Return only the lines from the one containing "Thép FengYang" to the end of the entries below, exactly as written, both ends included.

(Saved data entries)
+ + +

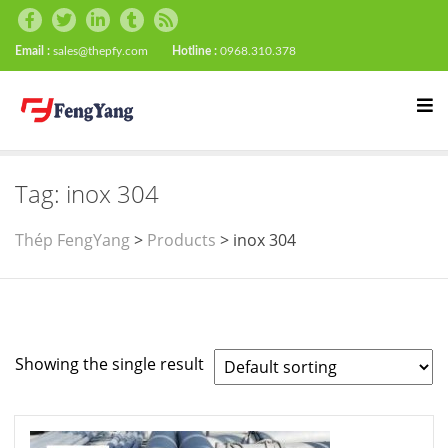
Email :
sales@thepfy.com
Hotline :
0968.310.378
Tag:
inox 304
Thép FengYang
>
Products
>
inox 304
Showing the single result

+ + +

### EXERCISE RESULT
Thép FengYang
>
Products
>
inox 304
Showing the single result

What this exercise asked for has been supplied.